The BLM stabs at a tired land

Bush's push for oil and gas development touches down on the San Juan Basin

  • map

    Diane Sylvain

AZTEC, N.M. - A cloud of dust rises into the hot high-desert air as a tanker truck grinds past on a dirt road. The sagebrush landscape is honeycombed with such roads, branching off at every turn. It doesn't matter which one you take - they all lead to natural-gas drilling sites.

"Do you see any reseeding here?" asks Tweeti Blancett, a longtime local rancher, waving a hand at a two-acre well site bulldozed out of the scrub. "I don't see any."

The drilling equipment stands out starkly on the flattened earth. A compressor's racket dispels the silence. Nearby sits a waste pit coated with tar; a chemical smell permeates the air.

This is public land in what the Bureau of Land Management terms a "high development area" in northwestern New Mexico, 7,000 square miles where more than 99 percent of the federal oil and gas resources are leased for production.

The San Juan Basin has been an oil and gas hot spot for more than 80 years. There are few people, but it's a crowded place. Since the completion of the basin's first commercial oil well in 1921 outside Aztec, companies have drilled more than 26,000 oil and gas wells - 18,000 of which are still producing. The basin is actually California's largest single source of natural gas.

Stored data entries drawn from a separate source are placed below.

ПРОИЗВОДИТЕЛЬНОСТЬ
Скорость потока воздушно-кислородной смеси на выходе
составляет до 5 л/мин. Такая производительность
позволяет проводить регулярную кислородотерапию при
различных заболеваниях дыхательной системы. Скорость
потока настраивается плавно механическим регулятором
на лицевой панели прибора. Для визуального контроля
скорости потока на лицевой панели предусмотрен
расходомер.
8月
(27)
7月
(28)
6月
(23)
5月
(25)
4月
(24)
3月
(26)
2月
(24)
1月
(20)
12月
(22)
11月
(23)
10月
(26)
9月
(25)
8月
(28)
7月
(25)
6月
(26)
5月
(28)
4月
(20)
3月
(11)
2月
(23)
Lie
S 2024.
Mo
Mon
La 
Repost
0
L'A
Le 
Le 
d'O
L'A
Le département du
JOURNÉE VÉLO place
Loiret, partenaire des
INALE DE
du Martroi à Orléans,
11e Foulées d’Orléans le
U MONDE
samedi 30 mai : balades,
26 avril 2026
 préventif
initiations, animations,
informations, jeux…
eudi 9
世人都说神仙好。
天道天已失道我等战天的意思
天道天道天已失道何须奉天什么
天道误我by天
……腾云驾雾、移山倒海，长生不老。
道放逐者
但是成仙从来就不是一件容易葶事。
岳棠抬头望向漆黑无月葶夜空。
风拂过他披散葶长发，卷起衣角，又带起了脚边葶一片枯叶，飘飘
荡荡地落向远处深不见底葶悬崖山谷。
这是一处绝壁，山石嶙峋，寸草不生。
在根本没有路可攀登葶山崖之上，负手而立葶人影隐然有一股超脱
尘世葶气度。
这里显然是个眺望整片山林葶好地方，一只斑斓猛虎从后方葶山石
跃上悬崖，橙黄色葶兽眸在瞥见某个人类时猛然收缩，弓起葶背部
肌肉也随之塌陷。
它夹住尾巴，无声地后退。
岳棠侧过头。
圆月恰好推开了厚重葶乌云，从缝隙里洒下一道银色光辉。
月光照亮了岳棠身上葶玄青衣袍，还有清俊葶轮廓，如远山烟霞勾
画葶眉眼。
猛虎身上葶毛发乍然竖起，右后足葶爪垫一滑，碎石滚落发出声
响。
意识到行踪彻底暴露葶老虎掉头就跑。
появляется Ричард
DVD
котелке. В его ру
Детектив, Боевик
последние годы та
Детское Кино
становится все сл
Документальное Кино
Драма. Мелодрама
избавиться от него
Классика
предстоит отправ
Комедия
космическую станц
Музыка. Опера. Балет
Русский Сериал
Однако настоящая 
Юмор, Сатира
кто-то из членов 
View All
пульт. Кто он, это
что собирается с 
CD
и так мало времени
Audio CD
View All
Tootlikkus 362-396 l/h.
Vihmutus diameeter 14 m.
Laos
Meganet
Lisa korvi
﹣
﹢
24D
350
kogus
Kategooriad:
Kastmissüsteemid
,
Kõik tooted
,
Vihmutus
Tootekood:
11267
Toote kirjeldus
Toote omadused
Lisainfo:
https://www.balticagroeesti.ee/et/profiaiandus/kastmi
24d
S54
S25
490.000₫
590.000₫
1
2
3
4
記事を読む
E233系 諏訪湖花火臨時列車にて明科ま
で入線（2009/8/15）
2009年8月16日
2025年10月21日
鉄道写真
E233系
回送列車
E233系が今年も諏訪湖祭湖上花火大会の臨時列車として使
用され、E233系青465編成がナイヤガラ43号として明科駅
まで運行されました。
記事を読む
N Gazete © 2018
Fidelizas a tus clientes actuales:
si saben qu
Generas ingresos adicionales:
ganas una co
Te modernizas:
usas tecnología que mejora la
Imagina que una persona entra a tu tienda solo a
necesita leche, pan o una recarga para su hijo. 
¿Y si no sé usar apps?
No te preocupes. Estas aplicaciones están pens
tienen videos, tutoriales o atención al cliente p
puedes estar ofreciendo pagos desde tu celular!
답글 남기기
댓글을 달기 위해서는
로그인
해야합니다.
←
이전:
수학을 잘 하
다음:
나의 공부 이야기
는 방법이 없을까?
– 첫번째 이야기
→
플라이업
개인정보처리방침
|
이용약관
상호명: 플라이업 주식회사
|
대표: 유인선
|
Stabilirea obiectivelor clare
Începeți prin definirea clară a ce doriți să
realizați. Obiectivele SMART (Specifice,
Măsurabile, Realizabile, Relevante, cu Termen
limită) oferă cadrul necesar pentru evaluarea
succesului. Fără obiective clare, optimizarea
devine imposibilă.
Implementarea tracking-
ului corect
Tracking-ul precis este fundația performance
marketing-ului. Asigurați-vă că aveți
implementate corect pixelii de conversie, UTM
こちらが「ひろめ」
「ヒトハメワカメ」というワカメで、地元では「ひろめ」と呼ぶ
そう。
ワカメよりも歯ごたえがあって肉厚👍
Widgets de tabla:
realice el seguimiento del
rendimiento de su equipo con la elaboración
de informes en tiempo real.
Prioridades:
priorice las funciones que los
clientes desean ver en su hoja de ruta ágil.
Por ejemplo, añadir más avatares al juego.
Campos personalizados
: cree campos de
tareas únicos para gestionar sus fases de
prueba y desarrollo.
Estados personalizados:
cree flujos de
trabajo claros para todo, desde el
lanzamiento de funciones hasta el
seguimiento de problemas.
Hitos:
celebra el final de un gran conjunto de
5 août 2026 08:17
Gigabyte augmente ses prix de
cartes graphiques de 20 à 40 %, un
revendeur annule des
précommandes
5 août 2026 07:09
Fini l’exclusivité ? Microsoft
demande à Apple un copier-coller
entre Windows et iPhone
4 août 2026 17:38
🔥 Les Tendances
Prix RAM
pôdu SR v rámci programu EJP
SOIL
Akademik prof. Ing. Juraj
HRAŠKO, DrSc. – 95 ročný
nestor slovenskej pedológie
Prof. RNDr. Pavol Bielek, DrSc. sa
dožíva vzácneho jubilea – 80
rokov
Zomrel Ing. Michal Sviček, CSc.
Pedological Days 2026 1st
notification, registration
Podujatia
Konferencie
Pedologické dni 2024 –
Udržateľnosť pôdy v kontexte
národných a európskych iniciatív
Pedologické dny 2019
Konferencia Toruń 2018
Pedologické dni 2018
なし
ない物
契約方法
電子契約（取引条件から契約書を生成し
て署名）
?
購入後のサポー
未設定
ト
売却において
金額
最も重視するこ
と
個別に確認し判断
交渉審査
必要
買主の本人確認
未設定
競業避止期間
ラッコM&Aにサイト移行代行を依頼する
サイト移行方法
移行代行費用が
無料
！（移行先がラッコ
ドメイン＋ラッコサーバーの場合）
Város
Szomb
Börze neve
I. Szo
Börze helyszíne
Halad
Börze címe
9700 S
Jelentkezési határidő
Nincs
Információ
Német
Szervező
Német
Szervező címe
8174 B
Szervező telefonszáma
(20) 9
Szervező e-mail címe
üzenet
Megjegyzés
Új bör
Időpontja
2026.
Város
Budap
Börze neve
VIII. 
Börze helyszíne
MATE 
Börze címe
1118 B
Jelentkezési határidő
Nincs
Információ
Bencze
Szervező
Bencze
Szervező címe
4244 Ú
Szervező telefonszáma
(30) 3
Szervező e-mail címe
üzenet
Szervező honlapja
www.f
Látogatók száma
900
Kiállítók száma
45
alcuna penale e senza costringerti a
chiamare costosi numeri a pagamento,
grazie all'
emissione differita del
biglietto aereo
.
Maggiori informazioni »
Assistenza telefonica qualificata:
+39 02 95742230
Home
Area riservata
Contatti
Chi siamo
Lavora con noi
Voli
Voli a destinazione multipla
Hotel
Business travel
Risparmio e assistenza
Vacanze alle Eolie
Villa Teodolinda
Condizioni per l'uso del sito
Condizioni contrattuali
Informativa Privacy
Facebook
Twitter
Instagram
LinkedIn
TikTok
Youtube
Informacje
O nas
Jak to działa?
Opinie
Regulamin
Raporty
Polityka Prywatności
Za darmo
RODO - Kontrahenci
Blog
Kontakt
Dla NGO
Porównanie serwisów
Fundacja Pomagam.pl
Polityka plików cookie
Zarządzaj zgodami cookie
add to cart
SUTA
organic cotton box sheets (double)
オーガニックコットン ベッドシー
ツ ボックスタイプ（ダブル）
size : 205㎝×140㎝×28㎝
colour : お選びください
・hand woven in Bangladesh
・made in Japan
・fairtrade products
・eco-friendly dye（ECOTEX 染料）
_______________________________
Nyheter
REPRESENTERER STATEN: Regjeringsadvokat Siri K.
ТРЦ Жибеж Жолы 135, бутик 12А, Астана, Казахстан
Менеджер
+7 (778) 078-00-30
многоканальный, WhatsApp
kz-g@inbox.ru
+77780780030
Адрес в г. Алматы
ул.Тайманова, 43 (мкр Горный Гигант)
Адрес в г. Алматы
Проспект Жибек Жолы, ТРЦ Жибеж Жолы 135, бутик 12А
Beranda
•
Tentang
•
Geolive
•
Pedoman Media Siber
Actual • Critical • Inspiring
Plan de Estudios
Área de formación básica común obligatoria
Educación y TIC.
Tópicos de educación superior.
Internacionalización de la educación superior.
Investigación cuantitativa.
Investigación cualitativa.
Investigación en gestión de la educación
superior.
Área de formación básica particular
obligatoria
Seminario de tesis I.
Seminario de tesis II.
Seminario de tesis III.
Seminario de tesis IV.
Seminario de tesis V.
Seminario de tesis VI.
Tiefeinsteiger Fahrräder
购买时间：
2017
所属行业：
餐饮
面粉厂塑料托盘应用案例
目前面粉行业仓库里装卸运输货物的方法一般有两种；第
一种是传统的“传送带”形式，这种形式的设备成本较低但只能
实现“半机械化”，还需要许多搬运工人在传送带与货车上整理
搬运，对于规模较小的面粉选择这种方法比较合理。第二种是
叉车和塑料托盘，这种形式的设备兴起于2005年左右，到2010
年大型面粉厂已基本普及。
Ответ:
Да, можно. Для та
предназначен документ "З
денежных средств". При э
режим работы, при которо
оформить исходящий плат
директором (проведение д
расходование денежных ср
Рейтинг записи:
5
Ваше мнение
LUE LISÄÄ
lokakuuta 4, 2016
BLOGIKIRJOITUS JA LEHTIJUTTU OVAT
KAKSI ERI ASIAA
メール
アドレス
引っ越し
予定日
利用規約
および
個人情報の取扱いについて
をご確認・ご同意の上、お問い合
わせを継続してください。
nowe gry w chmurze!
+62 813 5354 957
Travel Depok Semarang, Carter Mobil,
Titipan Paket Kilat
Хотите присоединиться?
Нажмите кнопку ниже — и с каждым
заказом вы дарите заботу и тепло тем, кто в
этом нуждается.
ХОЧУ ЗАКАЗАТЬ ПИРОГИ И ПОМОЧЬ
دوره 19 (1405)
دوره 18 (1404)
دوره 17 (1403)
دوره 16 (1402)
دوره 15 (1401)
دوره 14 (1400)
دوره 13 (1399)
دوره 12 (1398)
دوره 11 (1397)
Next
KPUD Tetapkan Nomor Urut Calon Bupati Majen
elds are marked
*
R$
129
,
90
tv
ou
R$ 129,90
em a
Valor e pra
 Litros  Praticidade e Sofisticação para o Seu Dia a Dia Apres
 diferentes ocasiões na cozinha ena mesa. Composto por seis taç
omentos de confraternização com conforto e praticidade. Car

"They have totally converted millions of acres of public land to a single use," says Mark Pearson, executive director of the San Juan Citizens Alliance, an environmental group based in Durango, Colo.

Now the industry that has carved through this landscape wants to dramatically increase drilling in the New Mexico portion of the San Juan Basin, along the Colorado border. In June, the Farmington office of the BLM released a draft environmental impact statement and 20-year resource-management plan, covering approximately 2 million acres of public land and 3 million acres of subsurface mineral estate. Under this new plan, leaseholders could drill at least 9,942 new gas and oil wells in the next 20 years, more than twice as many as under the existing management plan.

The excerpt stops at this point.